What is earned income for RRSP purposes?

Earned income includes the total of income from employment, income from a non-incorporated business, income from rental of real property, royalties and alimony received LESS the total of losses from a non-incorporated business, losses from rental of real property and alimony paid. Earned income excludes pension income, retiring allowances, investment income, and income earned while a non-resident of Canada.

Do I have to wait until the government notification before I can make my 2007 RRSP contribution?

No. It's possinle to make your full RRSP contribution for 2007 at any time in 2007.Actually, the earlier you make your contribution the more you maximize the tax effectiveness of the retirement savings plan. However, some prefer to wait until later in the year (the deadline is March 1, 2008). You can expect your government report for your 2007 RRSP room along with your 2006 income tax assessment some in May or June.

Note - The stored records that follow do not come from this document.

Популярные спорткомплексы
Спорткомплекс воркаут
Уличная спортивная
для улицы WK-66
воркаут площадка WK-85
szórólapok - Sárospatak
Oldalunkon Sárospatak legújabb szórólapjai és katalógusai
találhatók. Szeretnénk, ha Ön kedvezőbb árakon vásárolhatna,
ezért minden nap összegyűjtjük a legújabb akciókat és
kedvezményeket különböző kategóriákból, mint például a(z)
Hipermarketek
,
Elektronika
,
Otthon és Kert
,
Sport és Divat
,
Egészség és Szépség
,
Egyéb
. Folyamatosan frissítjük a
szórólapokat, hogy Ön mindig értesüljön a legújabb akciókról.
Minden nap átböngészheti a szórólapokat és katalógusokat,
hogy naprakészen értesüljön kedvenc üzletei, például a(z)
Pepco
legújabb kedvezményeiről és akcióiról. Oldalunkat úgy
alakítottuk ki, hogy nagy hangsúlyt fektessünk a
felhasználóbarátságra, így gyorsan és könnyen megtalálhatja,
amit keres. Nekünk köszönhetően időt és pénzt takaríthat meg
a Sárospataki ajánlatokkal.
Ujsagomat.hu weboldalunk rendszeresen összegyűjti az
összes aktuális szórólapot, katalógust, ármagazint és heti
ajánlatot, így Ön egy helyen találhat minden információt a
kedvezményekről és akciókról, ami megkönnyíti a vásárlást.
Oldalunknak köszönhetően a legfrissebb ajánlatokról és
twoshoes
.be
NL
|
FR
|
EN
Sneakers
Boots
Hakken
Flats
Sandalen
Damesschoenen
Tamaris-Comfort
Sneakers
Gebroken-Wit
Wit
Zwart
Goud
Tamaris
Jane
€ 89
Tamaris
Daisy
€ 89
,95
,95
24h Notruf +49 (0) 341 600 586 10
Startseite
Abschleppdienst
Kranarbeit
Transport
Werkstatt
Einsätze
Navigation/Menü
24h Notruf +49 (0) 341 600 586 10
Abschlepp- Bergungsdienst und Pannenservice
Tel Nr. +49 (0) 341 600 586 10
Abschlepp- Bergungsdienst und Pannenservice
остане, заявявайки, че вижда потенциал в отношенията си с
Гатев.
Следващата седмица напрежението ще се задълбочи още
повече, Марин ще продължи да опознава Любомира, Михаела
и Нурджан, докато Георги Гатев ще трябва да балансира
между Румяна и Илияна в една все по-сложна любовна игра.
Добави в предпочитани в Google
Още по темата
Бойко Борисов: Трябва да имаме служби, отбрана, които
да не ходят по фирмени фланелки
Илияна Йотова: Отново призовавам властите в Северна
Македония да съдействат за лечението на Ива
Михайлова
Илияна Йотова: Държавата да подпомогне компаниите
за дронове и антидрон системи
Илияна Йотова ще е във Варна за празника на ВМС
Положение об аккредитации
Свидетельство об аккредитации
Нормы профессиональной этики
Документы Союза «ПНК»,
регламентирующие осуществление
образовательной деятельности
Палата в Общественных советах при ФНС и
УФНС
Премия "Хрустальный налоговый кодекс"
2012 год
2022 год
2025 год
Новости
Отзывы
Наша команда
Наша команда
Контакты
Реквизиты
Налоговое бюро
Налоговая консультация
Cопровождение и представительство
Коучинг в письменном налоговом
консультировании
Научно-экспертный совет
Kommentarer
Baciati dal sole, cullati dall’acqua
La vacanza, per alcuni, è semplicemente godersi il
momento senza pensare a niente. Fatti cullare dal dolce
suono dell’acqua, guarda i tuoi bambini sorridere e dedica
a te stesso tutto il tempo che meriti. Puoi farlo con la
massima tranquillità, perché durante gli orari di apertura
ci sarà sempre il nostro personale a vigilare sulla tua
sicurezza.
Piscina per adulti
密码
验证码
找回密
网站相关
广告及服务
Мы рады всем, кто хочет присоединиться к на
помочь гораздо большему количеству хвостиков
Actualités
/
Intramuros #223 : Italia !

Am I allowed to over-contribute to my RRSP?

Simply put, Yes.
The current taxation system allows for a $2,000 lifetime over-contribution without incurring any penalty. Though you are not allowed any tax deduction on over-contributions - unless they are applied against successive tax year. The interest income is accumulated on a tax-sheltered basis, therefore, while double taxation may eventually occur, tax deferral on the investment income may compensate for the tax consequences. It's strongly recomended to consult your financial advisor prior to making any over-contributions.

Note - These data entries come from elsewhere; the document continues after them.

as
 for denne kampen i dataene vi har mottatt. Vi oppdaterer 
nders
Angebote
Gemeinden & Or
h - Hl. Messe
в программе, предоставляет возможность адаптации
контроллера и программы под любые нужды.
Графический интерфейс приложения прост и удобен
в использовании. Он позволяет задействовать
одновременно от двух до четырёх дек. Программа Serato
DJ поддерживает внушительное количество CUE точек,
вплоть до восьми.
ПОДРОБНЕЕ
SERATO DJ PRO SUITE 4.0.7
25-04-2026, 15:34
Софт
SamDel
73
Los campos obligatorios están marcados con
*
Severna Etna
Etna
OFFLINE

Can I make a spousal RRSP contribution?

This continues to be possible to the extent of your own RRSP room. Financial planners consider this as a good way to split income at retirement, and see this as particularly advantageous if your spouse has a significantly lower salary or is not in a pension plan. You would receive the tax deduction on your tax return for the amount of the allowable spousal RRSP contribution. Since the RRSP is in your spouse's name, it would eventually be taxed at your spouse's tax rate when the spousal RRSP is accessed.